The industry needs to improve what happens to cargo on the ground, delegates were told during the “Air freight – improving air cargo performance” session at Multimodal 2017 in Birmingham (UK) on 4 April.
Heathrow Airport head of cargo, Nick Platts says the air component of the supply chain is efficient, with its ability to move cargo around the world in 24 hours, but the problem is getting to the airport and what happens when it gets there.
He points out it can take about seven minutes to get cargo from the control post to the aircraft stand but has often arrived two to three days ahead of the flight.
Platts told delegates: “With margins what they are, I don’t understand why they are not pumping more volumes through. Airfreight is a quick service and we are letting consumers down. Shippers are not happy, pharma is moving to ocean, all service partners need to be aware of the threats. If we don’t improve we will lose market share.”
Platts was joined by Air Canada Cargo general manager Europe, Middle East, India and Africa, Mark Olney, Manchester Airports Group head of cargo, Conan Busby and Amsterdam Airport Schiphol head of cargo, Jonas van Stekelenburg.

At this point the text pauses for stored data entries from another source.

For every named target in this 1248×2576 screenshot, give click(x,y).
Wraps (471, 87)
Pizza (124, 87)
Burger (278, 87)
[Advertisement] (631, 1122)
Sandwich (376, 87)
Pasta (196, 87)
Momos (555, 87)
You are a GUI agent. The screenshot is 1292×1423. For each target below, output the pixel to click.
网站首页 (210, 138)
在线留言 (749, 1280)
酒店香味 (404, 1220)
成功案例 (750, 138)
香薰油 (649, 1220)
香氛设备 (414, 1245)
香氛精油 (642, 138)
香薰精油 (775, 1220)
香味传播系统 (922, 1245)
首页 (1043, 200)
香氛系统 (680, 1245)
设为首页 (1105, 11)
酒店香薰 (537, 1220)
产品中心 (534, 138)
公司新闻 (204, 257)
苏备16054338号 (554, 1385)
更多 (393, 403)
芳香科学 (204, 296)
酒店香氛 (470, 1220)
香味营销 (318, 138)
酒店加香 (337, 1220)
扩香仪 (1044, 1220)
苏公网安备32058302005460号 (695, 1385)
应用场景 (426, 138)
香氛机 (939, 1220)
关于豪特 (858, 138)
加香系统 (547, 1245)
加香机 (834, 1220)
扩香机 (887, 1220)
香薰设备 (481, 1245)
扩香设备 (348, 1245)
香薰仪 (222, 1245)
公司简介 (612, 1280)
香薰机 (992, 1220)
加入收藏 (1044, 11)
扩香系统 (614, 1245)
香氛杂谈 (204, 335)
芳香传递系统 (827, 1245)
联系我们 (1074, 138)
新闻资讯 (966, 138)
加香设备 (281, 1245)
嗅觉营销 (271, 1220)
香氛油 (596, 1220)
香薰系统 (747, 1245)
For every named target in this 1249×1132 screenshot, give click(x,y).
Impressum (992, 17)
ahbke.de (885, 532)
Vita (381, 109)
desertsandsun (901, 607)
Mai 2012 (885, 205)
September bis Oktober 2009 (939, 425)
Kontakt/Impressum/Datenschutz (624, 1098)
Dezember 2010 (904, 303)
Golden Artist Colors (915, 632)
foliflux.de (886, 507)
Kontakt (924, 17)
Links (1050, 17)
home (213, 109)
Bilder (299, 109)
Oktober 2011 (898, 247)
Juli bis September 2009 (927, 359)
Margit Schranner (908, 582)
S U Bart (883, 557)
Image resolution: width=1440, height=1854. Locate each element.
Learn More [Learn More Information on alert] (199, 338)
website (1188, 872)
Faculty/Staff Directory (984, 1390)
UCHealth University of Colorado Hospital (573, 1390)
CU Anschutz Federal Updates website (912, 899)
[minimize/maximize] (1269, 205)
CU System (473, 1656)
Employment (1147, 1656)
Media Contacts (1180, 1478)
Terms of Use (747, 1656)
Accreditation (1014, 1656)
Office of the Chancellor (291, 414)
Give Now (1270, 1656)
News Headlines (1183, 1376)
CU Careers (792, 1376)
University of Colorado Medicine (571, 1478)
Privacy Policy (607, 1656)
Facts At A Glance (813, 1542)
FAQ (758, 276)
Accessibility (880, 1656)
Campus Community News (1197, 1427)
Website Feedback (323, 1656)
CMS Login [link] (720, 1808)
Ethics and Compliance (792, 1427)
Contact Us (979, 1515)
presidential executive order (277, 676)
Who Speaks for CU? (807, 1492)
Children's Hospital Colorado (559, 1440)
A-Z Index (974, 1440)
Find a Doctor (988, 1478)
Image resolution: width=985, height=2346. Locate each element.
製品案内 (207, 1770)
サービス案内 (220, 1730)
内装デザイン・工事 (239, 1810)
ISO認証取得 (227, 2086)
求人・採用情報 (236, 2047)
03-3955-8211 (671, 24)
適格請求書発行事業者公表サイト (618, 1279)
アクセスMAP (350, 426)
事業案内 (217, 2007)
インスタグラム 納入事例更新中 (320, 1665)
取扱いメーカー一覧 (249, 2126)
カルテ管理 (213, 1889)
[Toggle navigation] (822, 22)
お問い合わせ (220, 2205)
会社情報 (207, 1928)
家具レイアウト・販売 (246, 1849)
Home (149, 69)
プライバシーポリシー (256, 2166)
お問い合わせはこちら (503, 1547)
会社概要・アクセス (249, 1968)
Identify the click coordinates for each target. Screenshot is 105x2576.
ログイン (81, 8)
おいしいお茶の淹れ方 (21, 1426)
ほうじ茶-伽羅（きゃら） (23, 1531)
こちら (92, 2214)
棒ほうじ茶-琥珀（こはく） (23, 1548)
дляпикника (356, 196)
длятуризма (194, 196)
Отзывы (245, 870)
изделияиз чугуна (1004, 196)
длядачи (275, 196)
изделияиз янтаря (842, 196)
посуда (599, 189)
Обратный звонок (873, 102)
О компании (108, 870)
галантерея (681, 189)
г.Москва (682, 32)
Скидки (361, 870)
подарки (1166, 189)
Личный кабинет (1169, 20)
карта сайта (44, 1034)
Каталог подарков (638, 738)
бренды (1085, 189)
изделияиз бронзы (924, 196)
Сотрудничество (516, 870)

The session was moderated by Freight Transport Association head of global policy, Alex Veitch.
Understanding shipper requirements is very important but often they do not know what happens.
Platts says: “Shippers don’t know what happens, don’t know which gateway was used, they give it to the forwarder and it makes it there. For some they are not educated and others don’t want to know.”
Van Stekelenburg also believes the industry needs to stop worrying only about cost but also quality.
He says: “Shippers do not care enough about quality, it’s all about costs, if it’s 1p less you move it. The supermarket has a contract with the forwarder, the handler does not have the contract with the supermarket, they only hear about costs and not other stuff, that’s the problem. Everyone should be more active in improving quality.”
Something that was also discussed was how to cater for e-commerce. The speakers said the level of demand in the peak season took them by surprise but they just about managed.
Olney says: “There was a huge shift of e-commerce into bellies, the issue was we couldn’t supply enough containers. We were swamped with it but just about managed. The sector demands air for the speed, whether it is prepared to pay remains to be seen. As an industry we need to be better prepared.”